**Exercise material:**
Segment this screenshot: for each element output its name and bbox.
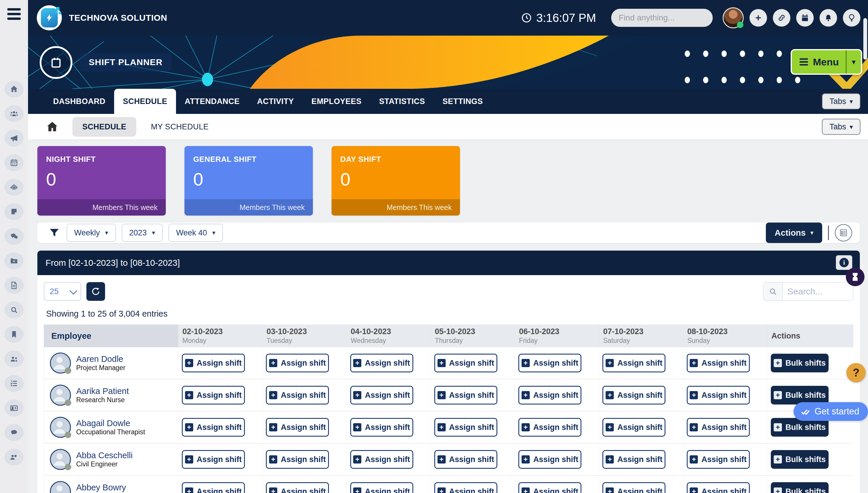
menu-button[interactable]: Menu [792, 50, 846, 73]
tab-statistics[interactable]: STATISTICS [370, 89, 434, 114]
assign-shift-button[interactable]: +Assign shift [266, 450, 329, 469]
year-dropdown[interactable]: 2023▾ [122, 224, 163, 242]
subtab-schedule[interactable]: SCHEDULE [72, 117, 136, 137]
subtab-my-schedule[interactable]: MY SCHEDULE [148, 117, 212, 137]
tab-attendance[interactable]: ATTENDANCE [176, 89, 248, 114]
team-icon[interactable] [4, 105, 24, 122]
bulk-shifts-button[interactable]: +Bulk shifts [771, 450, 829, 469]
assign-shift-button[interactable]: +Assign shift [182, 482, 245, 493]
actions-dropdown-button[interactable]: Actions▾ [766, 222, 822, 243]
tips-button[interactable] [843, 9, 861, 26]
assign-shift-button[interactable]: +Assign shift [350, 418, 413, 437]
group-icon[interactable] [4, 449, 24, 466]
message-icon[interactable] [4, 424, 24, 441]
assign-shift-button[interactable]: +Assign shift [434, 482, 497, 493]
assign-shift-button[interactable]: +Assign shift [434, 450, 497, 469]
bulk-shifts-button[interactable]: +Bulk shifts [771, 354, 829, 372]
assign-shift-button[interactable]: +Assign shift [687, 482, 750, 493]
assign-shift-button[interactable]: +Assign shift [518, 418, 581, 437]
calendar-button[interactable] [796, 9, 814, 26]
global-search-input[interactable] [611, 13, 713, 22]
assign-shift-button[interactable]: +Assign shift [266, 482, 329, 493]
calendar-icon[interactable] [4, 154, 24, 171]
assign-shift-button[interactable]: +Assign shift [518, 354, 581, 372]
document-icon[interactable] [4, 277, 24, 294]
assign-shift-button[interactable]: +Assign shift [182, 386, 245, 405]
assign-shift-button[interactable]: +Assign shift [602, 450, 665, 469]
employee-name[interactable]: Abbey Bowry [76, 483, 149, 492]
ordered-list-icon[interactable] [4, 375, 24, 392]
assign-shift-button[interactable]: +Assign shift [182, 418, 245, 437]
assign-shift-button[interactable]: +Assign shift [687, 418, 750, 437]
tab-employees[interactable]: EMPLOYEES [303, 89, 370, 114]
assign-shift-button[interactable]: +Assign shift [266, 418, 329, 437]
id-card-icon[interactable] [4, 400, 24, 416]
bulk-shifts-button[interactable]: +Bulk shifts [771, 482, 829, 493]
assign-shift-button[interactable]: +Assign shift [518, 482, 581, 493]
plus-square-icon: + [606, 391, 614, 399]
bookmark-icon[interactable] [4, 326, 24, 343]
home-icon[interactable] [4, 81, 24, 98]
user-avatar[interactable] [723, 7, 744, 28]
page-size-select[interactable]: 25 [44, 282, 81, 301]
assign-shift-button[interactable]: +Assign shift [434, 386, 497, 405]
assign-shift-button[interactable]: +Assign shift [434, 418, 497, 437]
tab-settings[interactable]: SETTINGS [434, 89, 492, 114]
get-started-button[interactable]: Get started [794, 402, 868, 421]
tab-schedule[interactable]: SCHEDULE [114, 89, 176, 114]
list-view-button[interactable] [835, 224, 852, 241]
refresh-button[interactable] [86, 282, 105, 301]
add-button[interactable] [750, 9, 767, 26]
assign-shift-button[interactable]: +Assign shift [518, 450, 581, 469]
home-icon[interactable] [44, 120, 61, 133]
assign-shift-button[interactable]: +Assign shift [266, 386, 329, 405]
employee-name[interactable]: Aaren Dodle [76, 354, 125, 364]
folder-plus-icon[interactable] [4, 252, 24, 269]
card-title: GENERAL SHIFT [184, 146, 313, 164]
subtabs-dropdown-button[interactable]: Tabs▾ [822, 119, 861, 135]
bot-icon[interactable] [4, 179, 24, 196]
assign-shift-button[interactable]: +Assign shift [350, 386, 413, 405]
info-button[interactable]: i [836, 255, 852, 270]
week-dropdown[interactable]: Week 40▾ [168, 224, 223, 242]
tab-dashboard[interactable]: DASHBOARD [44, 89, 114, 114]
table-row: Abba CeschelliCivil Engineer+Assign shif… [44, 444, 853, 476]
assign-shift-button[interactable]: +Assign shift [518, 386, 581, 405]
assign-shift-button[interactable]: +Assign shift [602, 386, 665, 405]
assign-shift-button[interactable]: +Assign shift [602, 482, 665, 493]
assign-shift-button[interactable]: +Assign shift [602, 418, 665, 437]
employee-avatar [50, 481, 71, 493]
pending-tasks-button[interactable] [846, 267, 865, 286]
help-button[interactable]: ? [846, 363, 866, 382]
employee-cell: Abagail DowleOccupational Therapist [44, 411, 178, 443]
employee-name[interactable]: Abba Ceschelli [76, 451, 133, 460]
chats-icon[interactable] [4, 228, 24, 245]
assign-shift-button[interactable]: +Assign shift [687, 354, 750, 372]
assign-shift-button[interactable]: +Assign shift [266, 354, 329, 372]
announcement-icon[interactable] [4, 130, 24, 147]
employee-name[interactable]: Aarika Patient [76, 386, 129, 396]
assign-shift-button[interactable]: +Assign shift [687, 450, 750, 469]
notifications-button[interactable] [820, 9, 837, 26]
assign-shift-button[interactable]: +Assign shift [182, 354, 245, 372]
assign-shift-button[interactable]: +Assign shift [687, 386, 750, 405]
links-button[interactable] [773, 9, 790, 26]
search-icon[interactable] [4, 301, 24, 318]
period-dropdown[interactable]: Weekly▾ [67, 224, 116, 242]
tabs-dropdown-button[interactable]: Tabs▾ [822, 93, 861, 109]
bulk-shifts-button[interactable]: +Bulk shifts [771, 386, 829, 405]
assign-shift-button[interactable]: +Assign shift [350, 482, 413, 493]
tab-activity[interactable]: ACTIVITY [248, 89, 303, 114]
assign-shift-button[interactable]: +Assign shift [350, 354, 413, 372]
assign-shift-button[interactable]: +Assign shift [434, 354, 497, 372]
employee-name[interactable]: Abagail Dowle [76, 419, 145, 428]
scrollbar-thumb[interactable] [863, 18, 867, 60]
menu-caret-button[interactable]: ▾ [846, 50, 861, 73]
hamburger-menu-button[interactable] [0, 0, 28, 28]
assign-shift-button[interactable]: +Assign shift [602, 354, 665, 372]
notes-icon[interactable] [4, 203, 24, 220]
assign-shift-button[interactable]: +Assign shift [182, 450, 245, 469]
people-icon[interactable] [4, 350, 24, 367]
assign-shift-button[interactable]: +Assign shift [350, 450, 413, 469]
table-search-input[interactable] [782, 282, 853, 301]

**To do:** For this exercise, transcribe the data above line by line, exactly, with pictures omitted.

**Result for this task:**
Segment this screenshot: for each element output its name and bbox.
menu-button[interactable]: Menu [792, 50, 846, 73]
tab-statistics[interactable]: STATISTICS [370, 89, 434, 114]
assign-shift-button[interactable]: +Assign shift [266, 450, 329, 469]
year-dropdown[interactable]: 2023▾ [122, 224, 163, 242]
subtab-schedule[interactable]: SCHEDULE [72, 117, 136, 137]
subtab-my-schedule[interactable]: MY SCHEDULE [148, 117, 212, 137]
tab-attendance[interactable]: ATTENDANCE [176, 89, 248, 114]
team-icon[interactable] [4, 105, 24, 122]
bulk-shifts-button[interactable]: +Bulk shifts [771, 450, 829, 469]
assign-shift-button[interactable]: +Assign shift [182, 482, 245, 493]
actions-dropdown-button[interactable]: Actions▾ [766, 222, 822, 243]
tips-button[interactable] [843, 9, 861, 26]
assign-shift-button[interactable]: +Assign shift [350, 418, 413, 437]
group-icon[interactable] [4, 449, 24, 466]
message-icon[interactable] [4, 424, 24, 441]
assign-shift-button[interactable]: +Assign shift [434, 482, 497, 493]
assign-shift-button[interactable]: +Assign shift [434, 450, 497, 469]
bulk-shifts-button[interactable]: +Bulk shifts [771, 354, 829, 372]
assign-shift-button[interactable]: +Assign shift [687, 482, 750, 493]
assign-shift-button[interactable]: +Assign shift [518, 418, 581, 437]
calendar-button[interactable] [796, 9, 814, 26]
global-search-input[interactable] [611, 13, 713, 22]
assign-shift-button[interactable]: +Assign shift [266, 482, 329, 493]
calendar-icon[interactable] [4, 154, 24, 171]
assign-shift-button[interactable]: +Assign shift [518, 354, 581, 372]
document-icon[interactable] [4, 277, 24, 294]
assign-shift-button[interactable]: +Assign shift [182, 386, 245, 405]
assign-shift-button[interactable]: +Assign shift [602, 450, 665, 469]
employee-name[interactable]: Abbey Bowry [76, 483, 149, 492]
ordered-list-icon[interactable] [4, 375, 24, 392]
assign-shift-button[interactable]: +Assign shift [182, 418, 245, 437]
assign-shift-button[interactable]: +Assign shift [687, 418, 750, 437]
tab-employees[interactable]: EMPLOYEES [303, 89, 370, 114]
assign-shift-button[interactable]: +Assign shift [266, 418, 329, 437]
id-card-icon[interactable] [4, 400, 24, 416]
bulk-shifts-button[interactable]: +Bulk shifts [771, 482, 829, 493]
assign-shift-button[interactable]: +Assign shift [518, 482, 581, 493]
plus-square-icon: + [606, 391, 614, 399]
bookmark-icon[interactable] [4, 326, 24, 343]
home-icon[interactable] [4, 81, 24, 98]
user-avatar[interactable] [723, 7, 744, 28]
page-size-select[interactable]: 25 [44, 282, 81, 301]
assign-shift-button[interactable]: +Assign shift [434, 386, 497, 405]
assign-shift-button[interactable]: +Assign shift [434, 418, 497, 437]
tab-settings[interactable]: SETTINGS [434, 89, 492, 114]
get-started-button[interactable]: Get started [794, 402, 868, 421]
tab-schedule[interactable]: SCHEDULE [114, 89, 176, 114]
list-view-button[interactable] [835, 224, 852, 241]
refresh-button[interactable] [86, 282, 105, 301]
add-button[interactable] [750, 9, 767, 26]
assign-shift-button[interactable]: +Assign shift [518, 450, 581, 469]
home-icon[interactable] [44, 120, 61, 133]
assign-shift-button[interactable]: +Assign shift [266, 386, 329, 405]
employee-name[interactable]: Aaren Dodle [76, 354, 125, 364]
folder-plus-icon[interactable] [4, 252, 24, 269]
card-title: GENERAL SHIFT [184, 146, 313, 164]
subtabs-dropdown-button[interactable]: Tabs▾ [822, 119, 861, 135]
bot-icon[interactable] [4, 179, 24, 196]
assign-shift-button[interactable]: +Assign shift [350, 386, 413, 405]
info-button[interactable]: i [836, 255, 852, 270]
week-dropdown[interactable]: Week 40▾ [168, 224, 223, 242]
tab-dashboard[interactable]: DASHBOARD [44, 89, 114, 114]
table-row: Abba CeschelliCivil Engineer+Assign shif… [44, 444, 853, 476]
assign-shift-button[interactable]: +Assign shift [518, 386, 581, 405]
assign-shift-button[interactable]: +Assign shift [602, 386, 665, 405]
assign-shift-button[interactable]: +Assign shift [602, 482, 665, 493]
assign-shift-button[interactable]: +Assign shift [602, 418, 665, 437]
employee-avatar [50, 481, 71, 493]
pending-tasks-button[interactable] [846, 267, 865, 286]
help-button[interactable]: ? [846, 363, 866, 382]
employee-cell: Abagail DowleOccupational Therapist [44, 411, 178, 443]
employee-name[interactable]: Abba Ceschelli [76, 451, 133, 460]
chats-icon[interactable] [4, 228, 24, 245]
assign-shift-button[interactable]: +Assign shift [687, 354, 750, 372]
assign-shift-button[interactable]: +Assign shift [266, 354, 329, 372]
announcement-icon[interactable] [4, 130, 24, 147]
employee-name[interactable]: Aarika Patient [76, 386, 129, 396]
assign-shift-button[interactable]: +Assign shift [687, 450, 750, 469]
notifications-button[interactable] [820, 9, 837, 26]
assign-shift-button[interactable]: +Assign shift [182, 354, 245, 372]
assign-shift-button[interactable]: +Assign shift [687, 386, 750, 405]
links-button[interactable] [773, 9, 790, 26]
search-icon[interactable] [4, 301, 24, 318]
period-dropdown[interactable]: Weekly▾ [67, 224, 116, 242]
tabs-dropdown-button[interactable]: Tabs▾ [822, 93, 861, 109]
bulk-shifts-button[interactable]: +Bulk shifts [771, 386, 829, 405]
assign-shift-button[interactable]: +Assign shift [350, 482, 413, 493]
tab-activity[interactable]: ACTIVITY [248, 89, 303, 114]
assign-shift-button[interactable]: +Assign shift [350, 354, 413, 372]
assign-shift-button[interactable]: +Assign shift [434, 354, 497, 372]
employee-name[interactable]: Abagail Dowle [76, 419, 145, 428]
scrollbar-thumb[interactable] [863, 18, 867, 60]
menu-caret-button[interactable]: ▾ [846, 50, 861, 73]
hamburger-menu-button[interactable] [0, 0, 28, 28]
assign-shift-button[interactable]: +Assign shift [602, 354, 665, 372]
notes-icon[interactable] [4, 203, 24, 220]
assign-shift-button[interactable]: +Assign shift [182, 450, 245, 469]
people-icon[interactable] [4, 350, 24, 367]
assign-shift-button[interactable]: +Assign shift [350, 450, 413, 469]
table-search-input[interactable] [782, 282, 853, 301]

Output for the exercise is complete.